"Why, yes!" Benny cried. "It's as plain as the nose on your face."
"I won't dispute you," said Mr. Coyote.
"You'd better not!" Benny Badger snapped. "You have been very careless. I don't believe you watched carefully enough. When I came up just now you had your eyes shut."
"I won't dispute you," said Mr. Coyote again. He was most polite—so polite, in fact, that Benny Badger was ashamed to appear rude or quarrelsome.
But Benny couldn't help being disappointed over losing the Ground Squirrel. And when, after he had dug to the end of three more tunnels that night, the same accident happened three times more, he decided that something would have to be done. It was clear that Mr. Coyote's eyes were not sharp enough. He was not nearly so helpful as Benny had expected him to be. "We'll have to change about," Benny announced at last. "You must dig, while I watch."

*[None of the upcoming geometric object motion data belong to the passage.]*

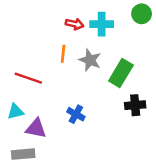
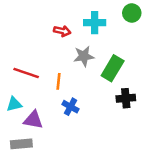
red arrow: (75, 24) -> (62, 31), moved
orange line: (63, 54) -> (59, 81), moved
gray star: (90, 60) -> (84, 56), turned -30

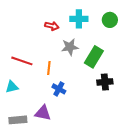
green circle: (132, 13) -> (110, 20), moved
purple triangle: (33, 120) -> (43, 113), moved

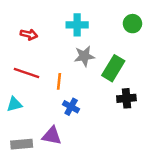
cyan cross: (79, 19) -> (77, 25), moved
red arrow: (52, 26) -> (29, 34), moved

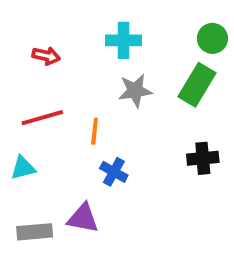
green rectangle: (113, 68) -> (197, 85), moved
red line: (26, 73) -> (42, 118), turned -35

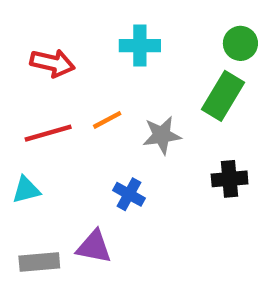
red arrow: (46, 56) -> (52, 63), size x1.4
gray star: (135, 91) -> (162, 135), moved
orange line: (95, 131) -> (107, 120), moved, turned 56

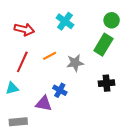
cyan cross: (140, 46) -> (65, 21), turned 36
red line: (48, 133) -> (22, 62), turned -50
purple triangle: (94, 247) -> (44, 103), moved

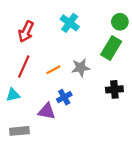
red arrow: (24, 29) -> (26, 32), turned 102
orange line: (50, 56) -> (53, 70), moved
blue cross: (60, 90) -> (64, 97), turned 32

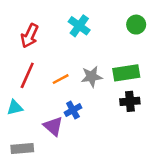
green rectangle: (111, 48) -> (126, 73), moved, turned 50
purple triangle: (47, 111) -> (53, 126), turned 30

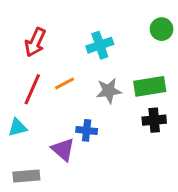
cyan cross: (79, 26) -> (100, 45), moved, turned 35
orange line: (61, 79) -> (65, 83), moved
blue cross: (73, 110) -> (87, 130), turned 35

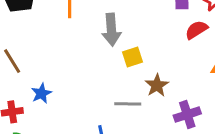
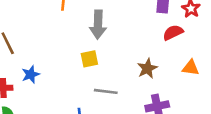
yellow square: (133, 57) -> (89, 59), moved
brown star: (157, 85) -> (147, 68), moved

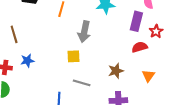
orange triangle: (191, 68) -> (148, 76), turned 48

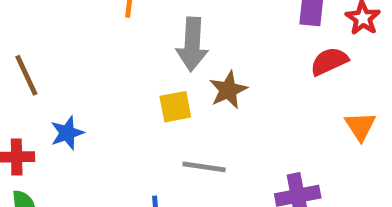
brown star: (116, 71) -> (228, 90), moved

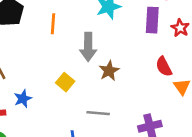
red semicircle: (329, 61) -> (164, 67), moved, turned -90
yellow square: (175, 107) -> (65, 82), moved, turned -36

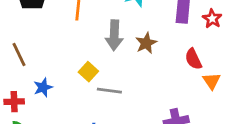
brown star: (109, 71) -> (146, 43), moved
gray line: (98, 113) -> (109, 91), moved

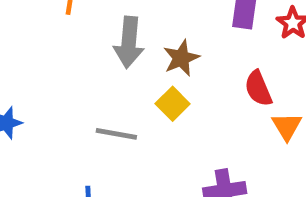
yellow square: (88, 72) -> (173, 104), moved

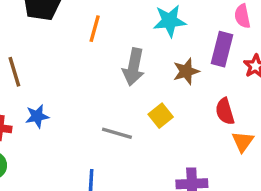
brown star: (181, 58) -> (186, 71), moved

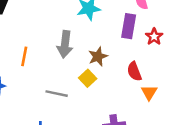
orange line: (95, 29) -> (24, 56), moved
brown star: (186, 71) -> (98, 56), moved

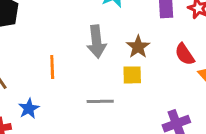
yellow square: (88, 78) -> (132, 75), turned -35

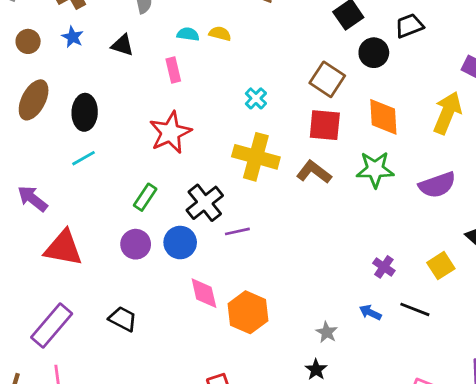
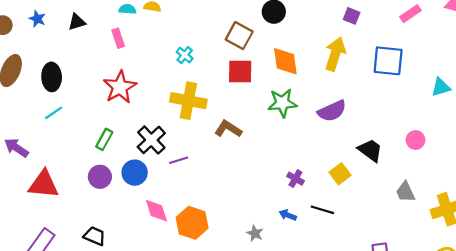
black triangle: (122, 45) -> (77, 22), turned -30
brown L-shape: (314, 172) -> (228, 129), moved

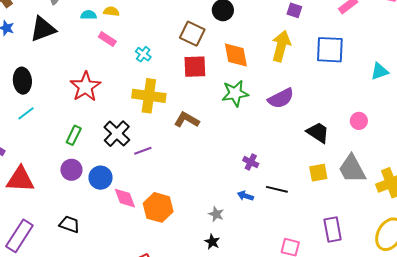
black triangle: (77, 22) -> (43, 29), size x1.6
pink rectangle: (118, 38) -> (107, 39), moved, turned -36
blue circle: (135, 173) -> (101, 178), moved
yellow square: (340, 174) -> (318, 173), moved, turned 30
gray trapezoid: (405, 192) -> (352, 169), size x1.5

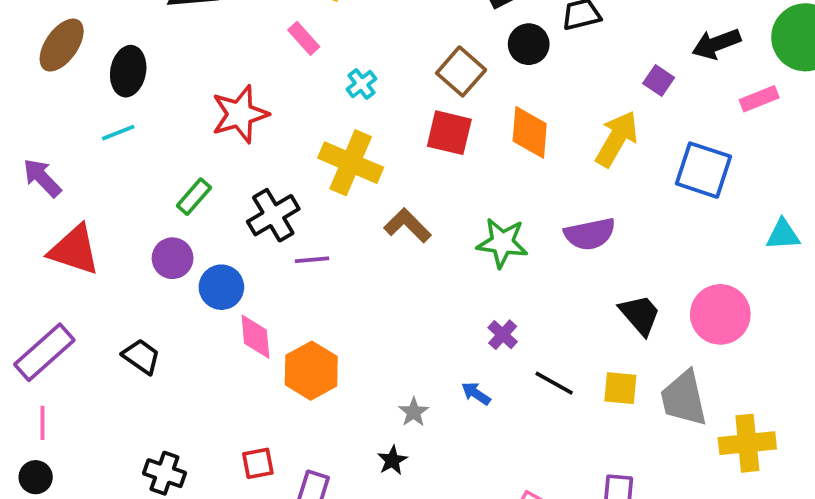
green star: (235, 93) -> (502, 243), moved
pink circle: (359, 121) -> (720, 314), size x1.8
black line: (277, 189) -> (554, 383), moved

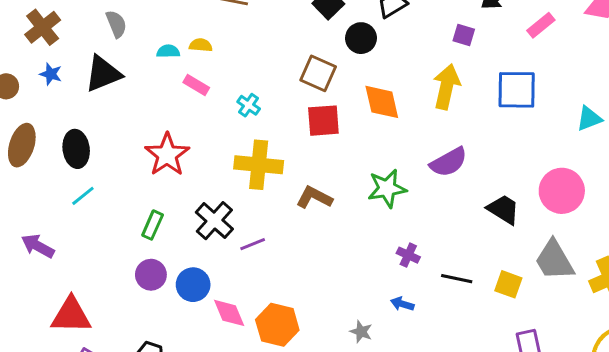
red triangle: (74, 250) -> (71, 315), moved
yellow square: (620, 388) -> (508, 284), moved, turned 32

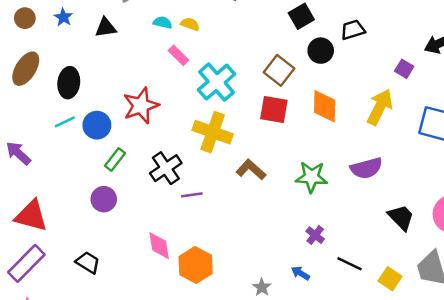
black triangle: (103, 74) -> (106, 28), size x0.7
cyan cross: (249, 105) -> (217, 82), size x2.0
blue circle: (193, 285) -> (97, 125), moved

But Mr. Coyote promptly made a number of objections to that plan. He said, with something quite like a sneer, that he had much sharper eyes than any member of the Badger family that ever lived, and that he was quicker than a hundred Badgers put together. And as if he hadn't given reasons enough for disagreeing with Benny, he declared that he simply couldn't do any digging that night because he had a sore paw.
To prove his statement, Mr. Coyote held up one of his paws for Benny to see.
Benny looked at it. He couldn't discover that it was any different from Mr. Coyote's three remaining paws. And he had just started to say so, too, when Mr. Coyote interrupted him with an enormous yawn.
"I'm getting sleepy," Mr. Coyote remarked. "It will be daylight before we know it. And I'm going home to take a nap."
So saying, he sprang up and stretched himself. And then he trotted off. But he stopped before he had gone far and looked back at Benny Badger.